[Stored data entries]
-------------------------

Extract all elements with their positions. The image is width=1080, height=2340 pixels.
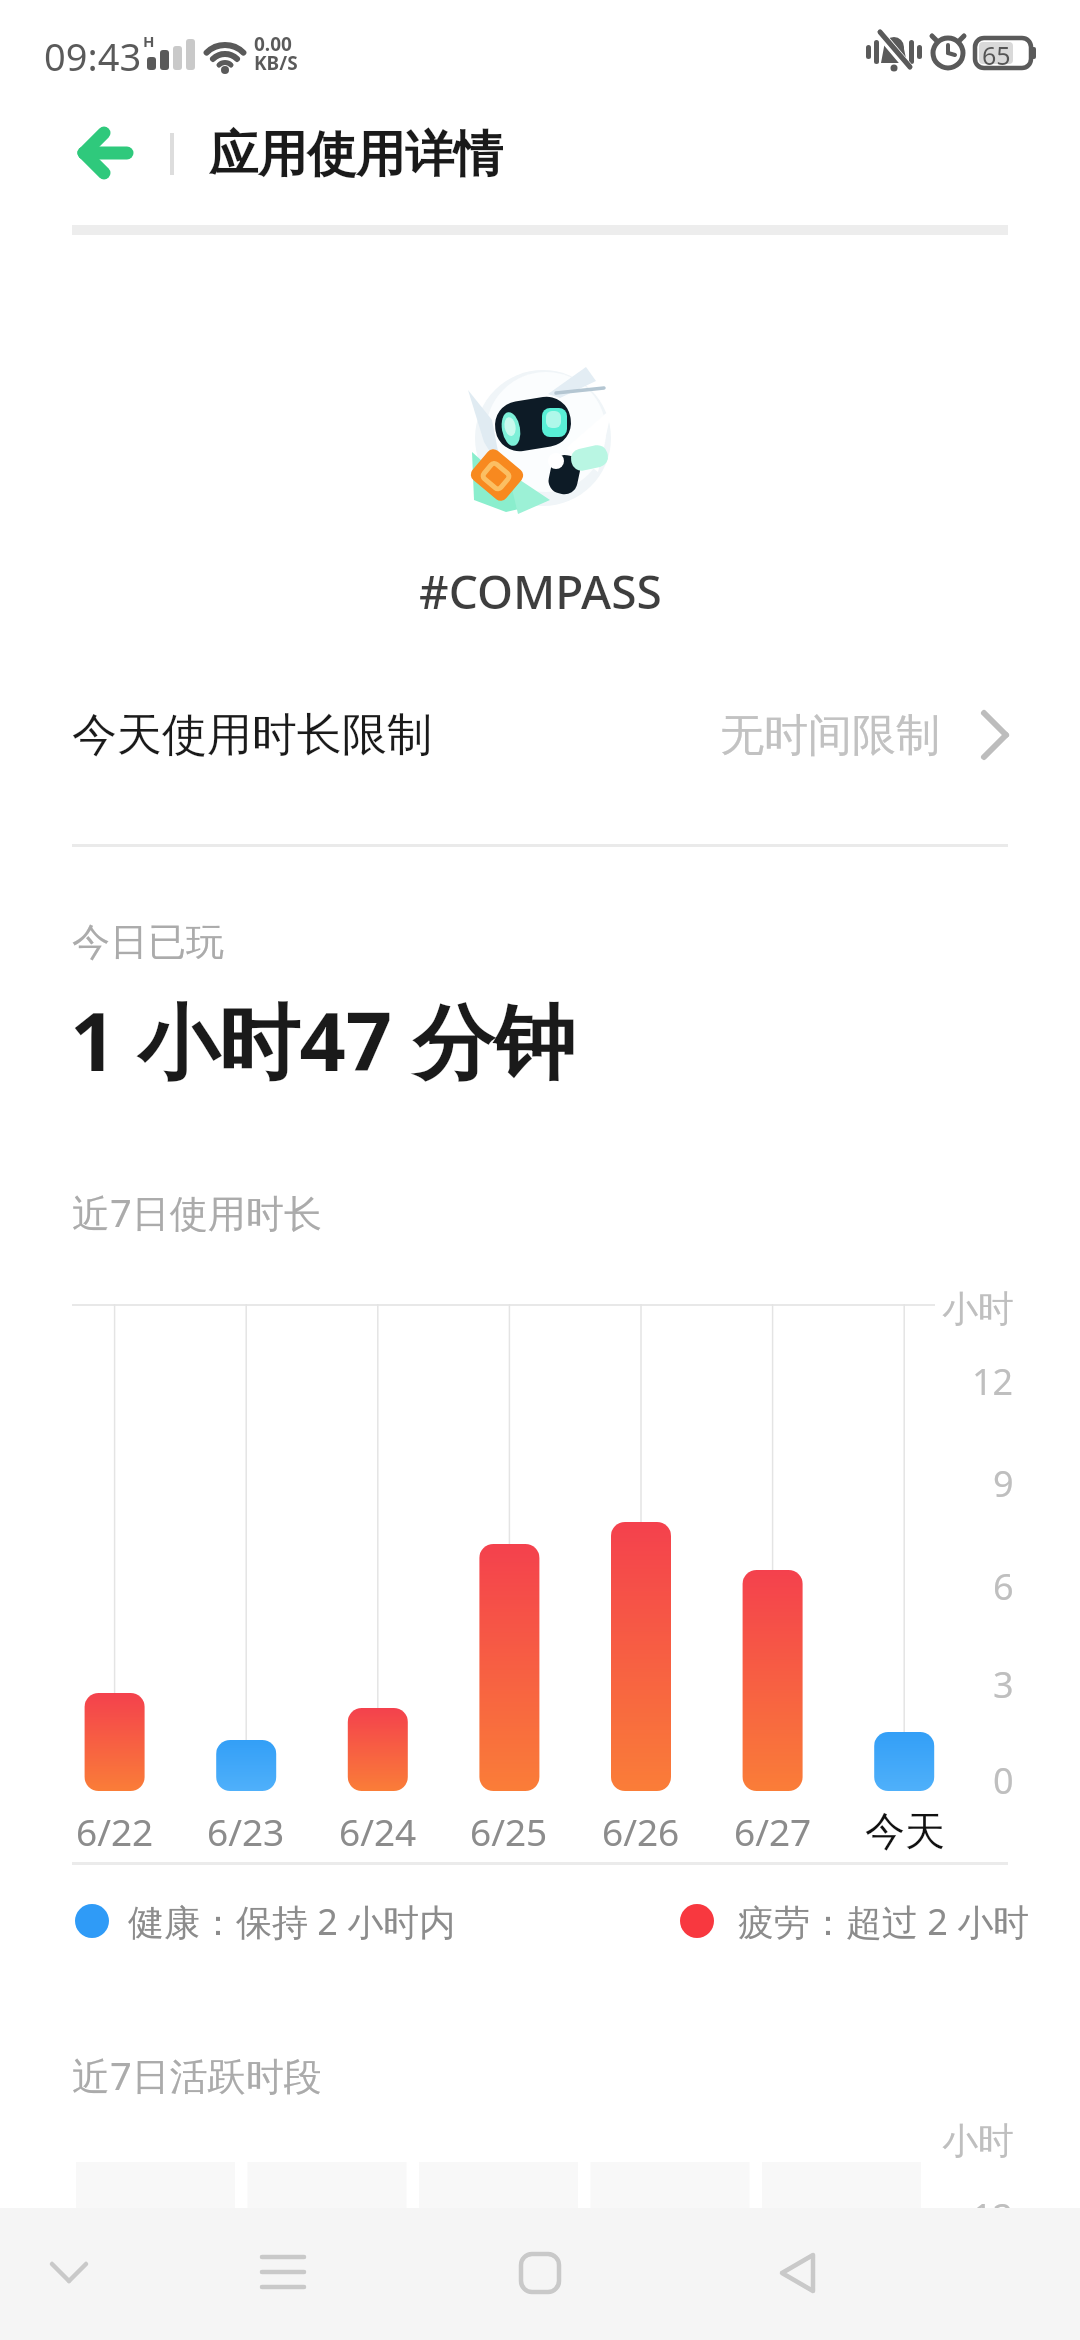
staticText: 6/27: [734, 1806, 812, 1854]
staticText: 09:43: [44, 30, 142, 74]
staticText: 健康：保持 2 小时内: [128, 1897, 456, 1945]
staticText: 12: [972, 1357, 1014, 1401]
staticText: 6/22: [76, 1806, 154, 1854]
button[interactable]: [505, 2230, 575, 2320]
staticText: 9: [993, 1459, 1014, 1503]
staticText: #COMPASS: [419, 560, 662, 620]
staticText: 65: [982, 38, 1011, 70]
staticText: 小时: [942, 1286, 1014, 1330]
staticText: 无时间限制: [720, 708, 940, 763]
staticText: H: [143, 31, 155, 51]
staticText: 小时: [942, 2118, 1014, 2162]
staticText: 6/25: [470, 1806, 548, 1854]
staticText: 6: [993, 1562, 1014, 1606]
staticText: 0: [993, 1756, 1014, 1800]
staticText: 3: [993, 1660, 1014, 1704]
staticText: 6/26: [602, 1806, 680, 1854]
button[interactable]: [40, 2230, 110, 2320]
staticText: KB/S: [254, 50, 298, 72]
staticText: 6/24: [339, 1806, 417, 1854]
staticText: 疲劳：超过 2 小时: [738, 1897, 1030, 1945]
staticText: 今天: [865, 1806, 945, 1854]
staticText: 近7日活跃时段: [72, 2049, 322, 2095]
staticText: 今日已玩: [72, 918, 224, 964]
staticText: 0.00: [254, 31, 292, 53]
staticText: 应用使用详情: [209, 124, 503, 182]
staticText: 今天使用时长限制: [72, 707, 432, 764]
button[interactable]: [60, 120, 150, 190]
button[interactable]: [765, 2230, 835, 2320]
button[interactable]: 今天使用时长限制: [72, 705, 672, 765]
staticText: 近7日使用时长: [72, 1186, 322, 1232]
staticText: 6/23: [207, 1806, 285, 1854]
staticText: 1 小时47 分钟: [70, 984, 576, 1084]
staticText: 12: [972, 2192, 1014, 2236]
button[interactable]: [250, 2230, 320, 2320]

-------------------------

— WORK REQUIRED —
Each line of the data above that contains the string "interactable" should be counted; give only the total.

— OUTPUT OF THE EXERCISE —
6